Physiological responses to a social-evaluative situation
How is the development of physiological responses to social evaluation in adolescence affected by other normative developments, such as pubertal, socio-cognitive and psychosocial development?
Are social anxiety and public speaking anxiety associated with characteristic patterns of stress responses to a social-evaluative situation?
This project is part of the longitudinal study on Social Anxiety and Normal Development
Social anxiety disorder, which is characterized by a strong fear of negative social evaluation, often has its onset in adolescence. In addition, adolescents in general seem to become more sensitive to social evaluation; as they grow older, they typically become more nervous about what their age-peers think of them. In recent years, some empirical studies comparing different age groups within the adolescent period have demonstrated that older adolescents show larger biological stress responses (e.g. as measured by cortisol, salivary alpha-amylase, hearth rate, blood pressure) to social evaluative situations, such as the Leiden Public Speaking Task. However, it is largely unknown why sensitivity to social evaluation increases during adolescence.
The longitudinal data collected in the Social Anxiety and Normal Development (SAND) study allow us to follow the development of sensitivity to social evaluation within individual adolescents.

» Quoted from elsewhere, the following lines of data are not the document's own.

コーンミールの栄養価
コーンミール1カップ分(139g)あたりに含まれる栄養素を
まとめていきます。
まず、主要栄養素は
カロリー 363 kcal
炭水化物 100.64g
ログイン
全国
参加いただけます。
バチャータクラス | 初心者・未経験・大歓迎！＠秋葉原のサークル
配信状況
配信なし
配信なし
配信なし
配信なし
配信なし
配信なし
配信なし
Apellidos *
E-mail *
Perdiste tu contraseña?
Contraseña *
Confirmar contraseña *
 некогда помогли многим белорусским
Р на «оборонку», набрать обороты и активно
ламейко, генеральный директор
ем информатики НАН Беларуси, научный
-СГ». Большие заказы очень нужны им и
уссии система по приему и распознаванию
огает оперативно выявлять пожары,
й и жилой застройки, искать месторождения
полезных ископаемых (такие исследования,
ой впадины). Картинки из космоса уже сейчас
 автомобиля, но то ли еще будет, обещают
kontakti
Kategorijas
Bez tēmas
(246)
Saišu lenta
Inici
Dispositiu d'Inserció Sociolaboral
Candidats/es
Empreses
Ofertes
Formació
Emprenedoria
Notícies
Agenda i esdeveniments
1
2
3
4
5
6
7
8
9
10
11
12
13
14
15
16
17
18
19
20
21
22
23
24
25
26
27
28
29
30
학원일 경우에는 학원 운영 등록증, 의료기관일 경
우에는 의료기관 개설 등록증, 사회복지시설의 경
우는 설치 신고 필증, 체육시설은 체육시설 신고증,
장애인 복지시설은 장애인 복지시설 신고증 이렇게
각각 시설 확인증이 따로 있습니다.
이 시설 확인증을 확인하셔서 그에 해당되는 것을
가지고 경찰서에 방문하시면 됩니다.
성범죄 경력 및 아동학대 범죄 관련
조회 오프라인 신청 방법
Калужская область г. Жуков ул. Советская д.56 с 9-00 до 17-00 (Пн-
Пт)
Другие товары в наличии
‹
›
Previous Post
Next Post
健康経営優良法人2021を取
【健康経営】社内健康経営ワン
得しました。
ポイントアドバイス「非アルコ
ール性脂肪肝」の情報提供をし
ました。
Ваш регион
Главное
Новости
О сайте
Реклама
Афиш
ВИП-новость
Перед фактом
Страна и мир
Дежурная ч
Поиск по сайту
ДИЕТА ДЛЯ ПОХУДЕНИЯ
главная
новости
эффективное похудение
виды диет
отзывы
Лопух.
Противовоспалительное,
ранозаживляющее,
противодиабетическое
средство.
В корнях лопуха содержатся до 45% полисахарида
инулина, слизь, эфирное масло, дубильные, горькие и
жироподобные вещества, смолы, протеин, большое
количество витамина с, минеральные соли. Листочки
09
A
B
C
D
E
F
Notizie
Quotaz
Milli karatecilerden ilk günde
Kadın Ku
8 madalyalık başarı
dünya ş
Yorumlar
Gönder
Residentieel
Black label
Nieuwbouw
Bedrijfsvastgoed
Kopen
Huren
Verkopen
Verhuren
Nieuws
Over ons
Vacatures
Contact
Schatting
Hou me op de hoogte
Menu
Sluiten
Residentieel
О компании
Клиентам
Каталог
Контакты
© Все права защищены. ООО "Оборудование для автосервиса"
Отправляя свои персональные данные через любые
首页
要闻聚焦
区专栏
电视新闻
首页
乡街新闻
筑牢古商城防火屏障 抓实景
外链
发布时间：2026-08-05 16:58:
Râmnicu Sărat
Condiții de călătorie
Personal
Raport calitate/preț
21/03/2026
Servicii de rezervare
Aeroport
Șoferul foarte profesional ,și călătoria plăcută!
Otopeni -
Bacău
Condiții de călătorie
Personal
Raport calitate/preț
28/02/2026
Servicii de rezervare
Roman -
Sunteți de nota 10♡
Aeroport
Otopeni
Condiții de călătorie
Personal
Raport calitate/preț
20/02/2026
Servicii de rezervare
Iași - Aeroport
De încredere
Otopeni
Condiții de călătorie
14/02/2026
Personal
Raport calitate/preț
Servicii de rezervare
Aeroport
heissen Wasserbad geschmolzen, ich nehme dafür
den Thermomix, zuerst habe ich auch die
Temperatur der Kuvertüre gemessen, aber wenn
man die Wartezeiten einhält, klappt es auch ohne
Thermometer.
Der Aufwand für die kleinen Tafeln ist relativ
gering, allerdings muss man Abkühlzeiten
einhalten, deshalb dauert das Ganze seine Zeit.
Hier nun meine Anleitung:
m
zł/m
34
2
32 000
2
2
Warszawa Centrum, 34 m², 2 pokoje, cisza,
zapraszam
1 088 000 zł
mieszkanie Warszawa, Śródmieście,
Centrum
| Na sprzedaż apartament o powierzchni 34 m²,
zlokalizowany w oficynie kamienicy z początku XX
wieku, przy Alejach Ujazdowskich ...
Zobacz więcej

Moreover, with these data, we can investigate the contributions of factors correlated with age that may underlie the increase in stress responses during adolescence, such as pubertal development, cognitive development and psychosocial development.
The data from the SAND-study are also used to investigate the relations of physiological stress responses with social anxiety and public speaking anxiety. Although many studies have tested the hypothesis that higher levels of social anxiety are associated with larger physiological responses to social-evaluative situations overall, the evidence is mixed. The current project investigates the (possibly differential) relations of social anxiety and public speaking anxiety with specific aspects of physiological responses, such as their timing, time course and pattern of co-occurrence.